3por1 – Professor José Eli da Veiga, a utilização da teoria evolucionista como referência para a análise dos processos econômicos capitalistas é viável também para sociedades socialistas?

JEV – Não existe sociedade socialista, então, a grande questão é se é viável para a sociedade. E aí, queria principalmente chamar a atenção para o fato de que a principal obra de Darwin não é valorizada pelos ditos darwinistas. Ele escreveu em 1871, 12 anos depois de ter escrito a obra badalada “A Origem das Espécies”, uma obra cuja tradução correta do título seria “A Filiação do Homem”, que é uma antropologia, uma antropologia darwiniana. E ela ficou completamente relegada. Os chamados darwinistas não se interessaram por isso. É muito recente que se esteja recuperando essa antropologia de Darwin para que se façam análises, principalmente das civilizações e processos evolucionários.
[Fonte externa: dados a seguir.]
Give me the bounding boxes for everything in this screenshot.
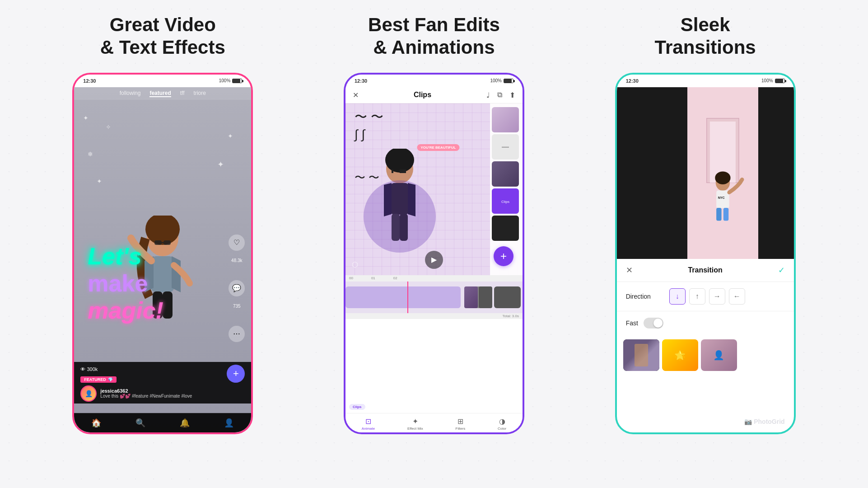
clips-tab[interactable]: Clips <box>349 404 365 410</box>
dir-left-button[interactable]: ← <box>729 288 745 305</box>
eye-icon: 👁 <box>80 366 87 372</box>
direction-buttons: ↓ ↑ → ← <box>669 288 745 305</box>
direction-label: Direction <box>626 293 662 300</box>
toolbar-filters[interactable]: ⊞ Filters <box>456 417 466 431</box>
share-icon[interactable]: ⋯ <box>229 326 245 342</box>
track-purple <box>345 286 461 308</box>
phone3-video: NYC <box>617 87 794 259</box>
corner-frame-icon[interactable]: ⬡ <box>352 260 358 269</box>
section-fan-edits: Best Fan Edits & Animations 12:30 100% ✕… <box>308 14 560 434</box>
phone1-tabbar: 🏠 🔍 🔔 👤 <box>74 413 251 432</box>
section-title-1: Great Video & Text Effects <box>100 14 225 59</box>
phone2-toolbar: ⊡ Animate ✦ Effect Mix ⊞ Filters ◑ Color <box>345 413 523 432</box>
thumb-2[interactable]: 🌟 <box>662 339 698 371</box>
phone1-content: following featured tff triore ✦ ✧ ✦ ❄ ✦ … <box>74 87 251 432</box>
battery-icon-3 <box>775 79 785 83</box>
confirm-transition-button[interactable]: ✓ <box>778 265 785 275</box>
time-mark-2: 02 <box>393 276 397 280</box>
play-button[interactable]: ▶ <box>425 251 443 269</box>
timeline-bar: 00 01 02 <box>345 275 523 282</box>
phone-3: 12:30 100% <box>615 73 796 434</box>
clip-thumb-dark[interactable] <box>492 216 519 241</box>
user-avatar: 👤 <box>80 385 97 402</box>
direction-row: Direction ↓ ↑ → ← <box>617 282 794 311</box>
profile-tab[interactable]: 👤 <box>224 418 234 428</box>
neon-text-overlay: Let's make magic! <box>88 243 163 324</box>
likes-count: 48.3k <box>231 258 242 263</box>
timeline-tracks[interactable] <box>345 282 523 313</box>
watermark-text: 📷 <box>744 418 754 425</box>
neon-line3: magic! <box>88 297 163 324</box>
phone2-header: ✕ Clips ♩ ⧉ ⬆ <box>345 87 523 103</box>
thumb-3[interactable]: 👤 <box>701 339 737 371</box>
section-title-3: Sleek Transitions <box>655 14 756 59</box>
doodle-2: ∫ ∫ <box>355 126 383 143</box>
nav-featured[interactable]: featured <box>149 90 171 97</box>
like-icon[interactable]: ♡ <box>229 235 245 251</box>
sparkle-1: ✦ <box>83 114 89 122</box>
dir-down-button[interactable]: ↓ <box>669 288 686 305</box>
clips-title: Clips <box>414 91 431 99</box>
effect-mix-icon: ✦ <box>412 417 418 426</box>
comments-count: 735 <box>233 304 241 309</box>
home-tab[interactable]: 🏠 <box>91 418 101 428</box>
clip-thumb-selected[interactable]: Clips <box>492 188 519 214</box>
comment-icon[interactable]: 💬 <box>229 280 245 296</box>
clip-thumb-2[interactable]: ▬▬ <box>492 134 519 160</box>
track-thumbs <box>464 286 521 308</box>
animate-icon: ⊡ <box>365 417 371 426</box>
nav-triore[interactable]: triore <box>194 90 206 97</box>
music-icon[interactable]: ♩ <box>486 91 490 99</box>
phone1-nav[interactable]: following featured tff triore <box>74 87 251 100</box>
transition-center-panel: NYC <box>687 87 758 259</box>
search-tab[interactable]: 🔍 <box>135 418 145 428</box>
status-bar-2: 12:30 100% <box>345 75 523 87</box>
nav-following[interactable]: following <box>120 90 141 97</box>
thumb-1[interactable] <box>623 339 659 371</box>
filters-label: Filters <box>456 427 466 431</box>
status-bar-1: 12:30 100% <box>74 75 251 87</box>
sparkle-6: ✦ <box>97 178 102 185</box>
caption: Love this 💕💕 #feature #NewFunimate #love <box>100 394 245 399</box>
time-mark-1: 01 <box>371 276 375 280</box>
fast-toggle[interactable] <box>644 318 663 328</box>
svg-rect-23 <box>717 208 722 221</box>
toolbar-animate[interactable]: ⊡ Animate <box>362 417 375 431</box>
add-button[interactable]: + <box>494 246 513 266</box>
add-clip-button[interactable]: + <box>227 365 245 383</box>
close-transition-button[interactable]: ✕ <box>626 265 633 275</box>
phone3-panel: ✕ Transition ✓ Direction ↓ ↑ → ← Fast <box>617 259 794 335</box>
phone-1: 12:30 100% following featured tff triore… <box>72 73 253 434</box>
sparkle-3: ✦ <box>228 132 233 140</box>
battery-label-1: 100% <box>219 78 231 83</box>
transition-left-panel <box>617 87 688 259</box>
nav-tff[interactable]: tff <box>180 90 185 97</box>
sparkle-4: ❄ <box>88 150 93 158</box>
filters-icon: ⊞ <box>457 417 463 426</box>
battery-label-3: 100% <box>761 78 773 83</box>
clip-thumb-3[interactable] <box>492 161 519 187</box>
toolbar-effect-mix[interactable]: ✦ Effect Mix <box>407 417 423 431</box>
dir-up-button[interactable]: ↑ <box>689 288 705 305</box>
share-icon-2[interactable]: ⬆ <box>509 91 515 99</box>
thumbnails-strip: 🌟 👤 <box>617 335 794 375</box>
bell-tab[interactable]: 🔔 <box>180 418 190 428</box>
toolbar-color[interactable]: ◑ Color <box>498 417 506 431</box>
bottom-info: 👁 300k FEATURED 💎 👤 jessica6362 Love thi… <box>74 362 251 404</box>
fast-label: Fast <box>626 319 638 327</box>
svg-point-15 <box>364 180 436 253</box>
svg-point-20 <box>715 171 731 184</box>
close-button-2[interactable]: ✕ <box>353 91 359 99</box>
total-label: Total: 3.0s <box>345 313 523 319</box>
section-transitions: Sleek Transitions 12:30 100% <box>579 14 832 434</box>
svg-rect-24 <box>723 208 728 221</box>
toggle-knob <box>653 319 663 328</box>
dir-right-button[interactable]: → <box>709 288 725 305</box>
clip-thumb-1[interactable] <box>492 107 519 132</box>
phone1-sidebar: ♡ 48.3k 💬 735 ⋯ <box>229 235 245 342</box>
layers-icon[interactable]: ⧉ <box>497 91 502 99</box>
doodle-1: 〜 〜 <box>355 108 383 126</box>
svg-text:NYC: NYC <box>718 196 725 200</box>
battery-label-2: 100% <box>490 78 502 83</box>
user-row: 👤 jessica6362 Love this 💕💕 #feature #New… <box>80 385 245 402</box>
3por1 – Ainda que uma teoria consistente da complexidade ainda seja uma quimera, segundo vários pesquisadores, os pressupostos atuais de suas vertentes podem ser úteis para a análise da emergência de fenômenos nas ciências naturais e sociais?

JEV – Difícil dizer, porque hoje o que existe sobre a complexidade, ciência da complexidade, teoria da complexidade, o que se queira, é uma verdadeira Torre de Babel. Tem muito pouca coisa que permita você enxergar um arquipélago no meio de um grande oceano. Então, a minha tendência, depois de ter feito uma longa série de conversas aqui no IEA, 12 sessões, a conclusão a que cheguei é que é muito importante dar atenção a um livro de [Fritjof] Capra com [Pier Luigi] Luisi (um físico menos conhecido que Capra) que deveria ser mais valorizado no Brasil. Existe a tradução brasileira desde 2003. O título é “A Visão Sistêmica da Vida”. Nesse livro, eles defendem a ideia de que o que existe mesmo é uma teoria matemática da complexidade. Para que a gente evolua para teorias científicas mais avançadas etc., essa teoria matemática ajuda, mas não há ciência da complexidade como alguns gostariam que existisse.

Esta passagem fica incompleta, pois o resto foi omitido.